Fusão de PSA e FCA movimenta o tabuleiro automotivo

União dos dois grupos resultará na quarta maior fabricante do mundo

 

A indústria automotiva se move como um jogo de xadrez. Cada passo é muito bem pensado para que os melhores resultados sejam vistos lá na frente. Depois de muito tempo mexendo suas peças estrategicamente, a FCA e a PSA anunciaram a fusão entre os dois grupos, dando xeque-mate a uma série de rumores e especulações sobre o assunto.

Segundo as empresas, ninguém beliscará uma fatia maior na sociedade, que será constituída em partes iguais (50/50), em um negócio que chega a 40 bilhões de euros. A união das duas gigantes dará origem à quarta maior fabricante do mundo, com potencial de produzir nove milhões de unidades por ano em todos os segmentos.

O manda-chuva do Grupo PSA, Carlos Tavares, também será o primeiro CEO da nova empresa em um período de cinco anos. Já o todo-poderoso do Grupo FCA, John Elkann, presidirá o conselho de administração, composto por 11 dirigentes oriundos das duas companhias.

Ao contrário de um jogo de xadrez, a fusão foi decidida com relativa rapidez. Nem mesmo o governo francês – dono de 12% da PSA – mostrou resistência, ele que era considerado um dos principais entraves para o sucesso da negociação. O que se diz nos bastidores é que o reerguimento da PSA sob o comando de Carlos Tavares foi fundamental para a aprovação do governo.

Os dois grupos calculam que a sinergia permitirá economia de 3,7 bilhões de euros por ano, sem a ameaça de fechamento de fábricas. Cerca de 80% dessa redução de custo serão alcançados pela maior eficiência nos investimentos em plataformas de veículos, motores e transmissões, novas tecnologias como eletrificação e sistemas de segurança e direção autônoma e no aumento da capacidade de compras por escala.

A fusão entre PSA e FCA é uma interessante via de mão dupla que, em tese, tem tudo para dar certo. Por um lado, a PSA abrirá as portas para participar nos mercados da América do Norte e da América Latina, graças às marcas Fiat, Dodge e Jeep. Além disso, atuará em segmentos premium com Alfa Romeo e Maserati.

A FCA, por sua vez, vislumbra ampliar horizontes na Europa com as marcas Peugeot, Citroën e Opel. Além de todas essas possibilidades, a união resultará em modelos mais modernos e tecnológicos aproveitando o que cada uma tem de melhor em áreas específicas.

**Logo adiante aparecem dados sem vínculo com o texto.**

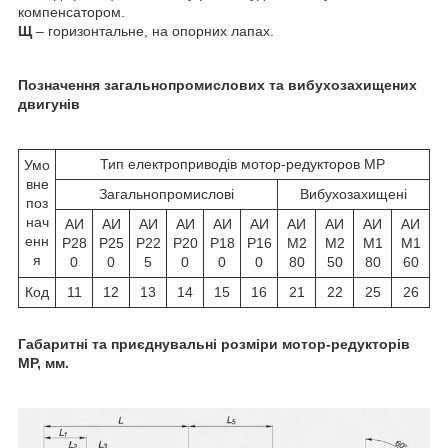
компенсатором.
Щ
– горизонтальне, на опорних лапах.
Позначення загальнопромислових та вибухозахищених
двигунів
Тип електроприводів мотор-редукторов МР
Умо
вне
Загальнопромислові
Вибухозахищені
поз
нач
АИ
АИ
АИ
АИ
АИ
АИ
АИ
АИ
АИ
АИ
енн
Р28
Р25
Р22
Р20
Р18
Р16
М2
М2
М1
М1
я
0
0
5
0
0
0
80
50
80
60
Код
11
12
13
14
15
16
21
22
25
26
Габаритні та приєднувальні розміри мотор-редукторів
МР, мм.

A fusão será efetivada por uma holding sediada na Holanda, mas a estrutura administrativa global vai ser mantida nos escritórios centrais da França, Itália e Estados Unidos. Nenhuma minoria poderá barrar decisões, que serão tomadas por maioria simples (acima de 50% dos votos).

Desde a morte do big boss da FCA, Sergio Marchionne, em julho do ano passado, o grupo vinha estudando soluções para se manter economicamente viável. Foi ventilada até mesmo a venda para montadoras chinesas, o que não se concretizou. Agora, a mais nova fusão reabre uma discussão sempre presente no mundo automotivo: somente as grandes corporações terão fôlego financeiro para seguir atuando em um mercado tão voraz.

Existem muitas montadoras que fabricam uma infinidade de automóveis no mundo todo. E é consenso que não haverá espaço para todas, daí a necessidade de fusões e sinergias. Afinal, dois reis não podem ocupar o mesmo espaço no tabuleiro de xadrez.